=== Problem description ===
Give all of the listing again word for word, with images excluded.

=== Data block ===
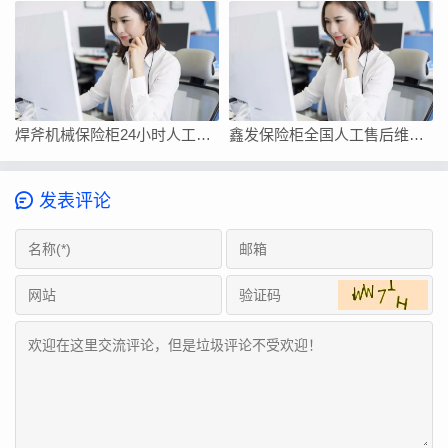
焊斧机械保险柜24小时人工客服在线服务
鑫发保险柜全国人工售后维修上门附近电话号码
发表评论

=== Result of the exercise ===
焊斧机械保险柜24小时人工客服在线服务
鑫发保险柜全国人工售后维修上门附近电话号码
发表评论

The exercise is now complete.